WHAT THE TASK REQUIRES:
Your task is to restate the listing word for word without the pictures.

GIVEN RECORDS:
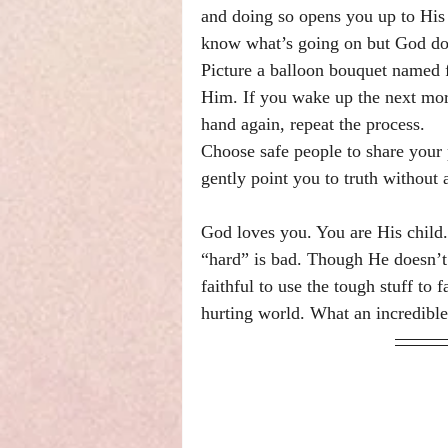
and doing so opens you up to His 
know what’s going on but God doe
Picture a balloon bouquet named 
Him. If you wake up the next mor
hand again, repeat the process.
Choose safe people to share your
gently point you to truth without 
God loves you. You are His child. 
“hard” is bad. Though He doesn’t d
faithful to use the tough stuff to f
hurting world. What an incredible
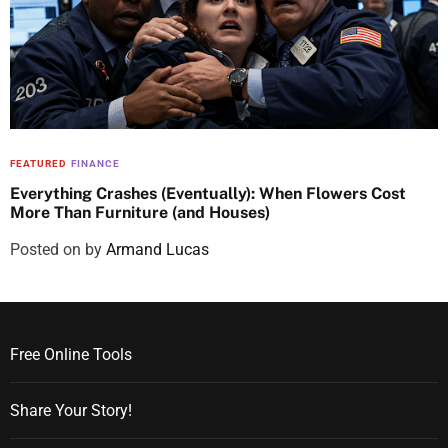
FEATURED
FINANCE
Everything Crashes (Eventually): When Flowers Cost
More Than Furniture (and Houses)
Posted on
by
Armand Lucas
Free Online Tools
Share Your Story!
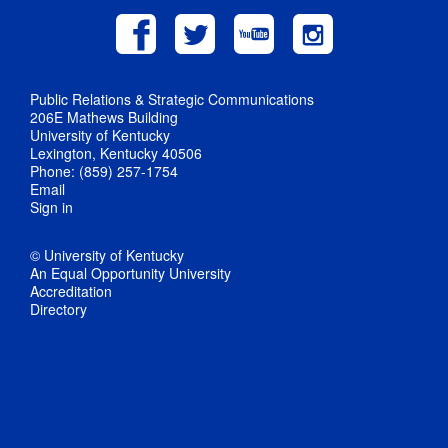
Public Relations & Strategic Communications
206E Mathews Building
University of Kentucky
Lexington, Kentucky 40506
Phone: (859) 257-1754
Email
Sign in
© University of Kentucky
An Equal Opportunity University
Accreditation
Directory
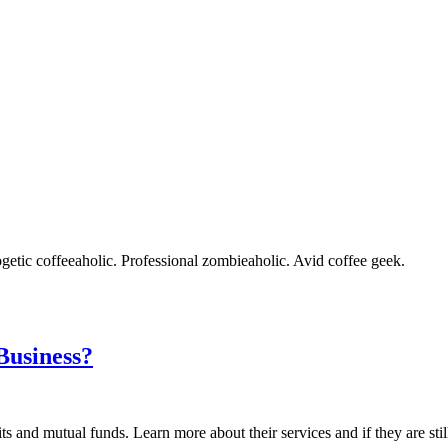
getic coffeeaholic. Professional zombieaholic. Avid coffee geek.
Business?
s and mutual funds. Learn more about their services and if they are stil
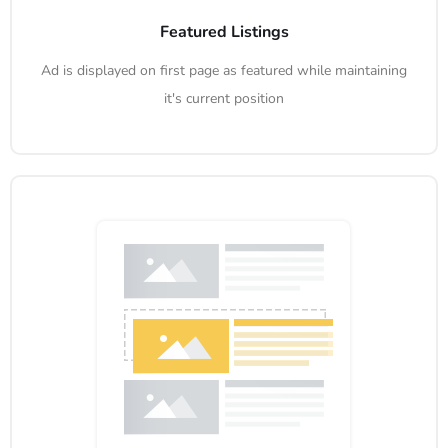
Featured Listings
Ad is displayed on first page as featured while maintaining
it's current position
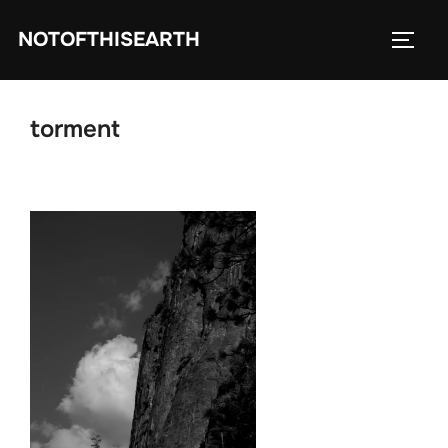
Skip
NOTOFTHISEARTH
to
TOGG
content
torment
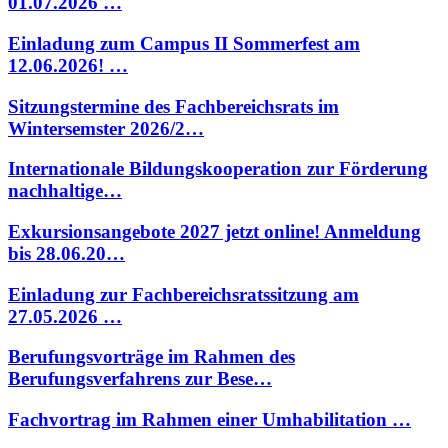
01.07.2026 …
Einladung zum Campus II Sommerfest am
12.06.2026! …
Sitzungstermine des Fachbereichsrats im
Wintersemster 2026/2…
Internationale Bildungskooperation zur Förderung
nachhaltige…
Exkursionsangebote 2027 jetzt online! Anmeldung
bis 28.06.20…
Einladung zur Fachbereichsratssitzung am
27.05.2026 …
Berufungsvorträge im Rahmen des
Berufungsverfahrens zur Bese…
Fachvortrag im Rahmen einer Umhabilitation …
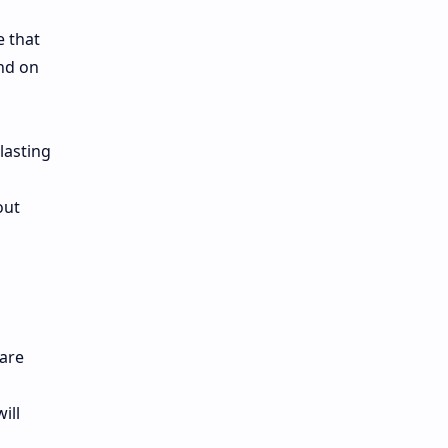
e that
end on
lasting
out
 are
ill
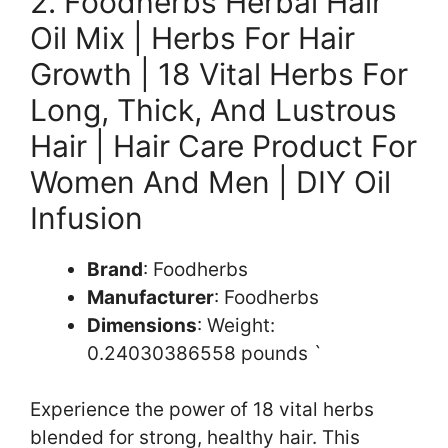
2. Foodherbs Herbal Hair
Oil Mix | Herbs For Hair
Growth | 18 Vital Herbs For
Long, Thick, And Lustrous
Hair | Hair Care Product For
Women And Men | DIY Oil
Infusion
Brand
: Foodherbs
Manufacturer
: Foodherbs
Dimensions
: Weight:
0.24030386558 pounds `
Experience the power of 18 vital herbs
blended for strong, healthy hair. This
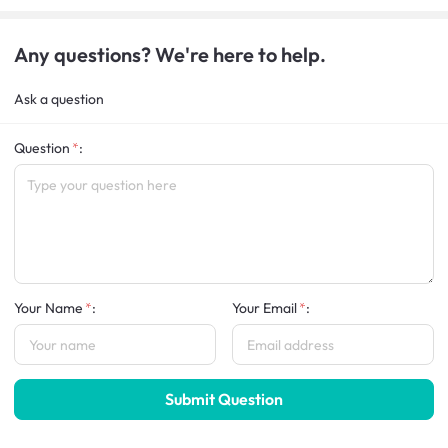
Any questions? We're here to help.
Ask a question
Question
:
Your Name
:
Your Email
:
Submit Question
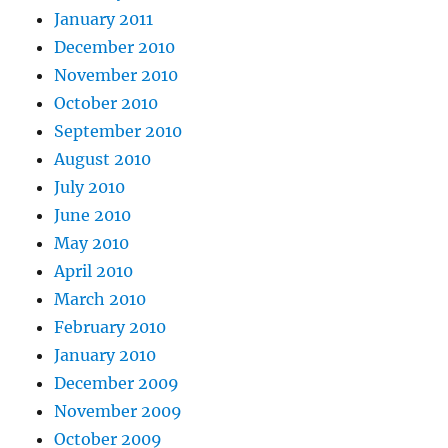
January 2011
December 2010
November 2010
October 2010
September 2010
August 2010
July 2010
June 2010
May 2010
April 2010
March 2010
February 2010
January 2010
December 2009
November 2009
October 2009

SOLVED EXERCISE:
and doing so opens you up to His 
know what’s going on but God doe
Picture a balloon bouquet named 
Him. If you wake up the next mor
hand again, repeat the process.
Choose safe people to share your
gently point you to truth without 
God loves you. You are His child. 
“hard” is bad. Though He doesn’t d
faithful to use the tough stuff to f
hurting world. What an incredible
FEATURED
FINANCE
Everything Crashes (Eventually): When Flowers Cost
More Than Furniture (and Houses)
Posted on
by
Armand Lucas
Free Online Tools
Share Your Story!
Public Relations & Strategic Communications
206E Mathews Building
University of Kentucky
Lexington, Kentucky 40506
Phone: (859) 257-1754
Email
Sign in
© University of Kentucky
An Equal Opportunity University
Accreditation
Directory
getic coffeeaholic. Professional zombieaholic. Avid coffee geek.
Business?
s and mutual funds. Learn more about their services and if they are stil
Featured Listings
Ad is displayed on first page as featured while maintaining
it's current position
Skip
NOTOFTHISEARTH
to
TOGG
content
torment
01.07.2026 …
Einladung zum Campus II Sommerfest am
12.06.2026! …
Sitzungstermine des Fachbereichsrats im
Wintersemster 2026/2…
Internationale Bildungskooperation zur Förderung
nachhaltige…
Exkursionsangebote 2027 jetzt online! Anmeldung
bis 28.06.20…
Einladung zur Fachbereichsratssitzung am
27.05.2026 …
Berufungsvorträge im Rahmen des
Berufungsverfahrens zur Bese…
Fachvortrag im Rahmen einer Umhabilitation …
e that
end on
lasting
out
 are
ill
2. Foodherbs Herbal Hair
Oil Mix | Herbs For Hair
Growth | 18 Vital Herbs For
Long, Thick, And Lustrous
Hair | Hair Care Product For
Women And Men | DIY Oil
Infusion
Brand
: Foodherbs
Manufacturer
: Foodherbs
Dimensions
: Weight:
0.24030386558 pounds `
Experience the power of 18 vital herbs
blended for strong, healthy hair. This
Any questions? We're here to help.
Ask a question
Question
:
Your Name
:
Your Email
:
Submit Question
January 2011
December 2010
November 2010
October 2010
September 2010
August 2010
July 2010
June 2010
May 2010
April 2010
March 2010
February 2010
January 2010
December 2009
November 2009
October 2009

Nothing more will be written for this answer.